Separate is Never Equal: Sylvia Mendez and Her Family’s Fight for Desegregation
by Duncan Tonatiuh
In 1943, Sylvia Mendez, her two brothers, and three cousins all go to the local 17th Street Elementary School to register. Sylvia’s light-skinned cousins are accepted, and she and her brothers are told they’ll need to enroll at the inferior Mexican school, father from their home. Sylvia’s parents aren’t having it, and push back, filing file suit, undertaking multiple appeals, and ultimately prevailing. Tonatiuh’s account details the family’s many struggles, from the complexities of the legal process to the personal attacks Sylvia experiences. After rigorous research, and interviews with Sylvia herself, Tonatiuh delivers a story that is both compelling and inspiring. And his archetypal artwork, with its Pre-Columbian influences, connects the contemporary fight with its formidable ancestry. The strong lines, simplified postures, and fixed profiles convey the family’s resolute determination; theirs is a victory that comes from strength, and a strength that comes from family.
My Book of Life By Angel
by Martine Leavitt
Farrar Strauss Giroux, 2012
The grief surrounding her mother’s death and the havoc it wreaks on her family pushes Angel to breaking. She slips onto the streets, and soon is in thrall to charming, malevolent Call and his “candy.” At first she’s doing favors for his friends, but in short order she finds herself working a corner to support herself and her habit. She is broken and resigned, until Call shows up one evening with eleven-year-old Melli in tow. Angel searches her soul to find an untapped store of resilience and resolve, and sets out to rescue Melli, and maybe, herself.
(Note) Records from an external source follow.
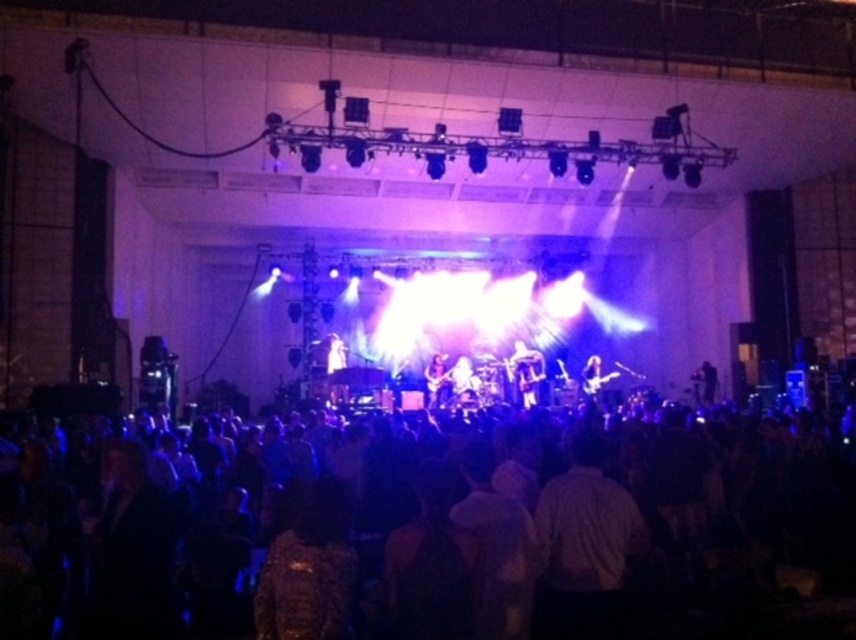 Based on the photo, does black fabric crowd at lower center appear under shiny silver guitar at center?

Indeed, black fabric crowd at lower center is positioned under shiny silver guitar at center.

Is point (804, 541) positioned in front of point (544, 364)?

Yes, it is in front of point (544, 364).

The image size is (856, 640). In order to click on black fabric crowd at lower center in this screenshot , I will do point(575,540).

Which is above, black fabric crowd at lower center or shiny black guitar at center?

shiny black guitar at center is higher up.

Is black fabric crowd at lower center to the left of shiny black guitar at center from the viewer's perspective?

In fact, black fabric crowd at lower center is to the right of shiny black guitar at center.

The width and height of the screenshot is (856, 640). Identify the location of black fabric crowd at lower center. (575, 540).

I want to click on black fabric crowd at lower center, so click(575, 540).

Can you confirm if shiny silver guitar at center is taller than shiny black guitar at center?

Indeed, shiny silver guitar at center has a greater height compared to shiny black guitar at center.

Does shiny silver guitar at center have a lesser height compared to shiny black guitar at center?

Incorrect, shiny silver guitar at center's height does not fall short of shiny black guitar at center's.

Is point (516, 369) positioned behind point (437, 396)?

Yes, it is behind point (437, 396).

Image resolution: width=856 pixels, height=640 pixels. In order to click on shiny silver guitar at center in this screenshot , I will do `click(526, 372)`. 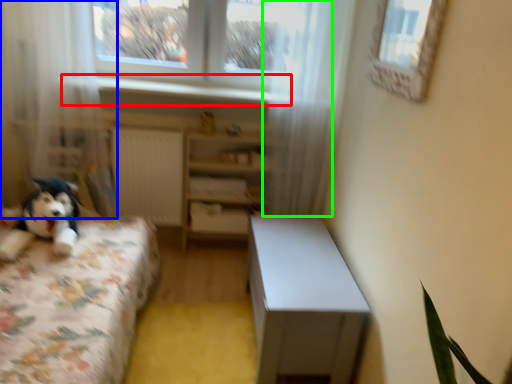 Question: Considering the real-world distances, which object is closest to window sill (highlighted by a red box)? curtain (highlighted by a blue box) or curtain (highlighted by a green box).

Choices:
 (A) curtain
 (B) curtain

Answer: (A) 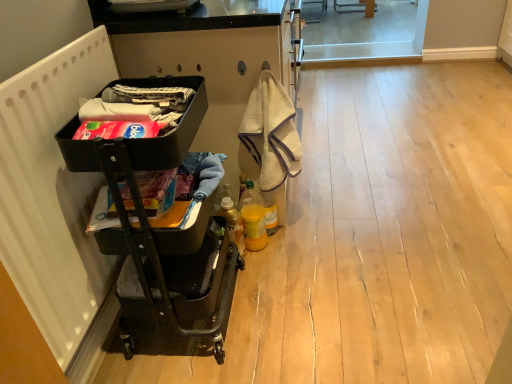 This screenshot has width=512, height=384. I want to click on free location to the right of black metal cart at left, so click(290, 294). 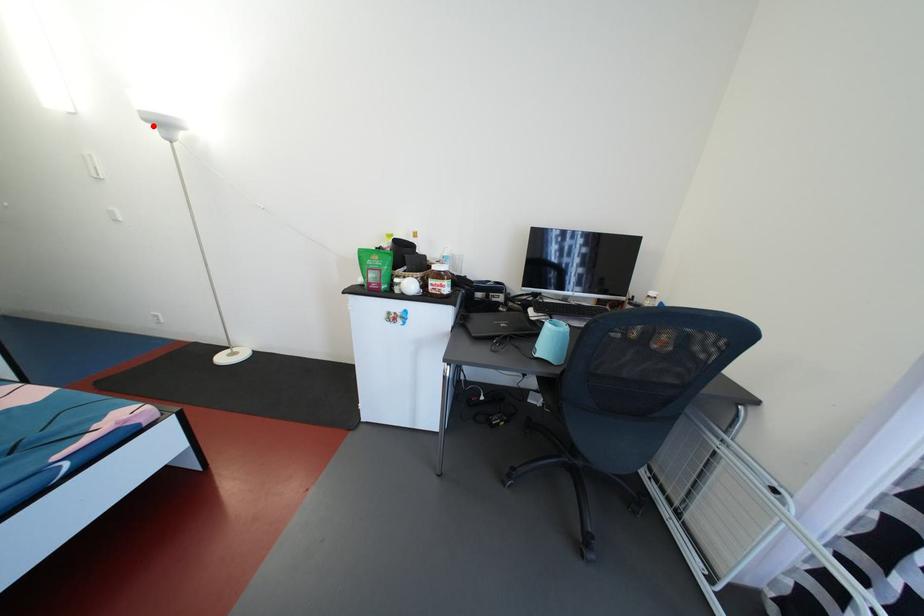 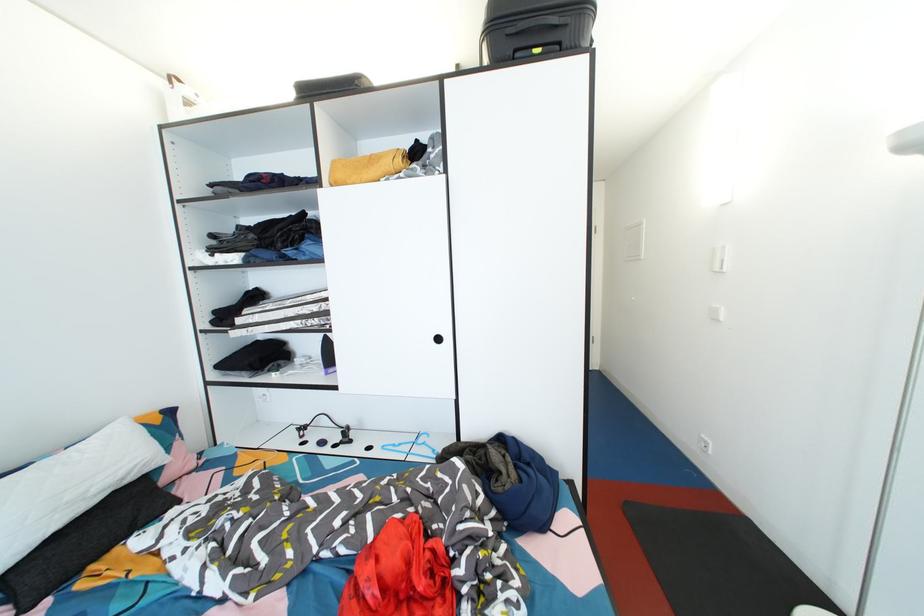 The point at the highlighted location is marked in the first image. Where is the corresponding point in the second image?

(913, 152) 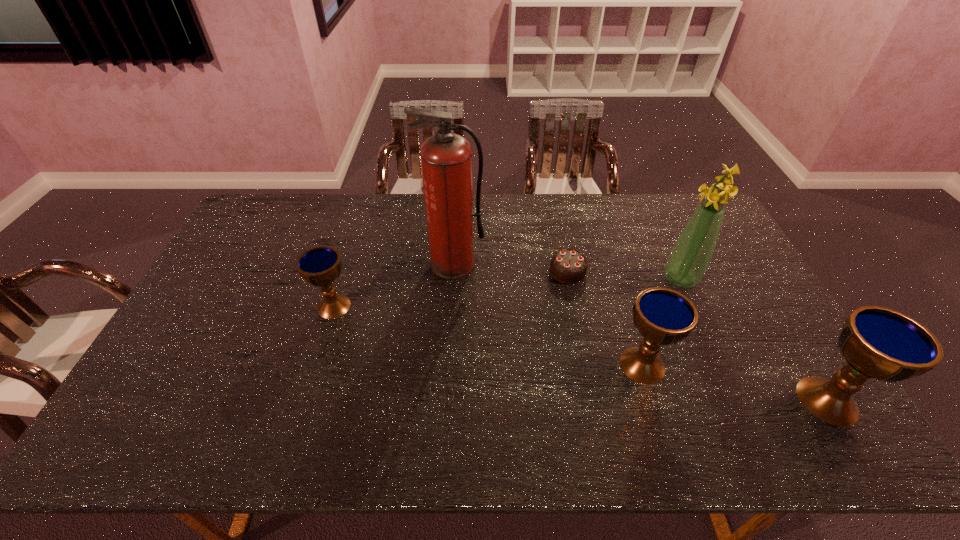 Image resolution: width=960 pixels, height=540 pixels. In order to click on vacant space that's between the fifth shortest object and the rightmost object in this screenshot , I will do `click(754, 340)`.

At what (x,y) coordinates should I click in order to perform the action: click on vacant space that is in between the bouquet and the fourth object from right to left. Please return your answer as a coordinate pair (x, y). Looking at the image, I should click on (x=624, y=275).

Identify which object is the fourth closest to the third shortest object. Please provide its 2D coordinates. Your answer should be formatted as a tuple, i.e. [(x, y)], where the tuple contains the x and y coordinates of a point satisfying the conditions above.

[(446, 158)]

Locate an element on the screen. The height and width of the screenshot is (540, 960). object that is the fourth nearest to the fourth tallest object is located at coordinates (446, 158).

Identify which chalice is located as the nearest to the bouquet. Please provide its 2D coordinates. Your answer should be formatted as a tuple, i.e. [(x, y)], where the tuple contains the x and y coordinates of a point satisfying the conditions above.

[(663, 316)]

Image resolution: width=960 pixels, height=540 pixels. I want to click on chalice object that ranks as the third closest to the bouquet, so 320,266.

Locate an element on the screen. The width and height of the screenshot is (960, 540). free point that satisfies the following two spatial constraints: 1. on the front-facing side of the rightmost chalice; 2. on the left side of the second object from right to left is located at coordinates (736, 400).

You are a GUI agent. You are given a task and a screenshot of the screen. Output one action in this format:
    pyautogui.click(x=<x>, y=<y>)
    Task: Click on the vacant space that satisfies the following two spatial constraints: 1. at the nozzle of the rightmost chalice; 2. on the right side of the tallest object
    The height and width of the screenshot is (540, 960).
    Given the screenshot: What is the action you would take?
    [x=445, y=400]

I want to click on free location that satisfies the following two spatial constraints: 1. at the nozzle of the tallest object; 2. on the right side of the chocolate cake, so click(x=453, y=271).

Locate an element on the screen. Image resolution: width=960 pixels, height=540 pixels. blank area in the image that satisfies the following two spatial constraints: 1. on the front side of the second tallest chalice; 2. on the right side of the rightmost chalice is located at coordinates (653, 400). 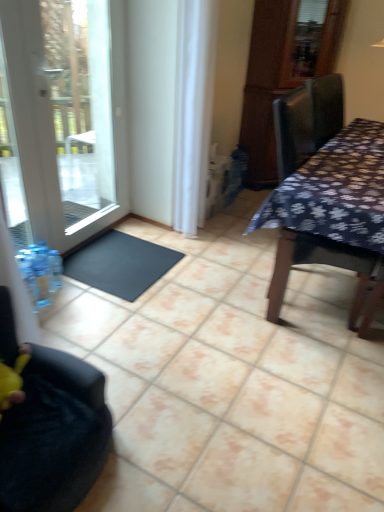 Where is `vacant space to the right of white sheer curtain at center`? This screenshot has width=384, height=512. vacant space to the right of white sheer curtain at center is located at coordinates (225, 230).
Leavitt writes in stunning, atmospheric free verse, and somehow manages to craft crystalline beauty from brutal, harrowing circumstances. Angel’s first-person narrative swings between blunt resignation and fierce defiance, beautifully articulating the confused despair of her gradual destitution and the clambering strength of her willful climb back up. It’s a staggering piece of writing–searing and evocative–and leaves the young reader with a profound understanding of the complex circumstances some teens face, full of empathy and free from judgment.
Roller Derby Rivals
by Sue Macy, illustrated by Matt Collins
Holiday House, 2014
I love a book that looks at yesterday and makes me think hard about today. This is one of those books, a rowdy, rock-em-sock-em snapshot of a bygone rivalry that positively hums with contemporary resonance. Macy and Collins set their sights on the roller derby, in its day a hugely popular sport built of speed and spectacle, profiling two incandescent women and their fierce, secretly friendly competition. Gerry Murray is beauty, Midge “Toughie” Brasuhn is brawn, and their fabricated opposition reflected the shifting cultural conventions of post WWII America. Their battle unfolded on television, indeed roller derby itself gets some credit for helping to cement the medium’s popularity, and the orchestration of the conflict makes for an eerie predictor of what we now call reality television. Unlike so much of that contemporary entertainment, however, this was a valiant fight between worthy opponents (despite contrivances to the contrary) and the book follows suit, offering up an account built on respect and honor. Diamonds are our cards of strength, and there is so much of it expressed here, from the physical strength necessary to perform feats of derring-do (while whizzing around a track) to the more spiritual fortitude required to bypass cultural expectation and chart a different course. These were some strong women, and strength like that is just as admirable, and just as crucial, today as it ever was.